The disk was dead. Disk Utility could see the disk, but couldn’t repair, erase, or partition it. Note to anyone in a similar circumstance — it sometimes takes a very long time for a system with a dead disk to boot from the installation disc. Wait a lot longer than you’d expect — like five minutes or more — before giving up. Anyway, long story short, I bought a new 500 GB Hitachi 7200 rpm drive, installed it, restored from my clone and all was well.
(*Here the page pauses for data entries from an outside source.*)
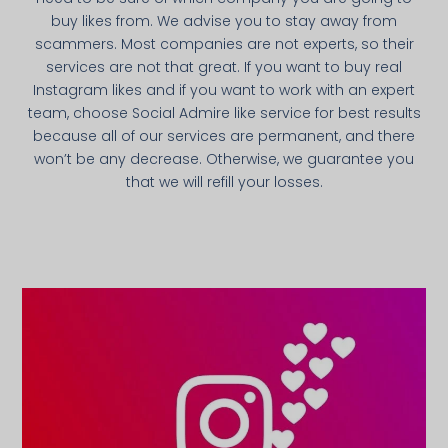
buy likes from. We advise you to stay away from
scammers. Most companies are not experts, so their
services are not that great. If you want to buy real
Instagram likes and if you want to work with an expert
team, choose Social Admire like service for best results
because all of our services are permanent, and there
won’t be any decrease. Otherwise, we guarantee you
that we will refill your losses.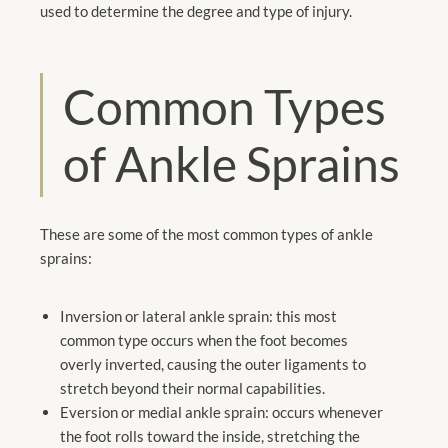
used to determine the degree and type of injury.
Common Types
of Ankle Sprains
These are some of the most common types of ankle
sprains:
Inversion or lateral ankle sprain: this most
common type occurs when the foot becomes
overly inverted, causing the outer ligaments to
stretch beyond their normal capabilities.
Eversion or medial ankle sprain: occurs whenever
the foot rolls toward the inside, stretching the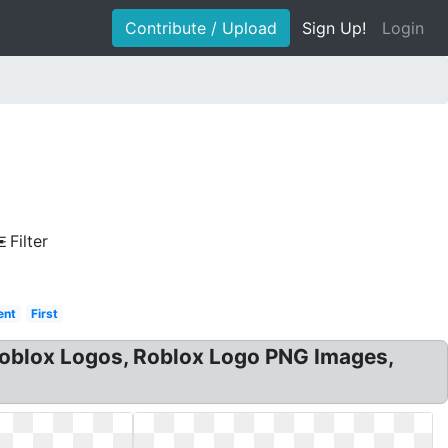
Contribute / Upload
Sign Up!
Login
a
Filter
ent
First
roblox Logos, Roblox Logo PNG Images,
Until this morning. When my wife dropped her MacBook on the floor. I’ll be stopping at the local Apple Store on my way home tonight to pick up her machine, which has a new disk installed and a fresh OS load.
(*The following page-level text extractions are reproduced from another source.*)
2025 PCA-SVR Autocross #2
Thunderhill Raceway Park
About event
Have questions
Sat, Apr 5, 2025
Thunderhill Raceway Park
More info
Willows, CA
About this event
They say bad things come in threes, so I’m hoping we are out of the woods for now.


Tap, tap…is this thing on?

May 12, 2010

It becomes more difficult to post a blog entry the further into the past my last post recedes. It’s now been three months since my last entry and I guess I’ve been thinking I need some Big, Interesting, Awesome Post to restart my blogging habit. And the bar keeps rising. Not a recipe for success.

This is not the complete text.